Her cheeks warmed under his sudden attention. "Um… Friday, sir. They—"
"That's fine," he cut in gently.
Gently.
A word he had never used on purpose.
Aarvi wrote down his confirmation and turned to leave, but her hand brushed the edge of his desk, knocking over a pen holder.
Pens scattered everywhere.
"I'm so sorry—" she gasped, bending quickly to pick them up.
But Riyan was already kneeling beside her.
Their hands reached for the same pen.
They froze.
Her fingers brushed against his—warm, steady, unexpectedly gentle.
Aarvi looked up.
Riyan was already looking at her.
Something shifted in the air.
Quiet.
Unspoken.
Dangerously close to something neither of them admitted.
He cleared his throat and stood abruptly, breaking the moment.
"You don't have to pick those up. I'll do it."
"But sir, it was my—"
"Aarvi."
His tone softened again.
"Just… leave them."
She nodded uncertainly and stood, placing the last pen on the desk. When she stepped back, Riyan's eyes followed her—not with anger, not with impatience…
But with something that made her heartbeat stumble.
---
Later that afternoon
Aarvi stepped outside to take a call from the hospital.
Her mother's condition required another test.
More expenses.
She tried to keep her voice steady, but emotion cracked through.
Riyan wasn't trying to listen.
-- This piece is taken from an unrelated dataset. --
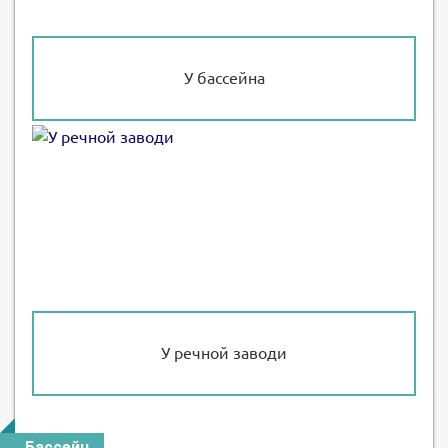
У бассейна
У речной заводи
Бассейн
He had only stepped out of his office at the wrong moment.
But the break in her voice froze him.
He turned slightly, watching her from a distance.
Her eyes were lowered, her lips trembling as she whispered into the phone:
"I'll manage… somehow."
A word he despised—somehow.
It meant she was struggling alone.
Again.
He didn't know why it bothered him.
He didn't know why he clenched his fists or why his chest felt heavier than a moment ago.
But he did know one thing:
Aarvi wasn't just changing his routine.
She was starting to change him.
And Riyan Malhotra never allowed anyone that kind of power.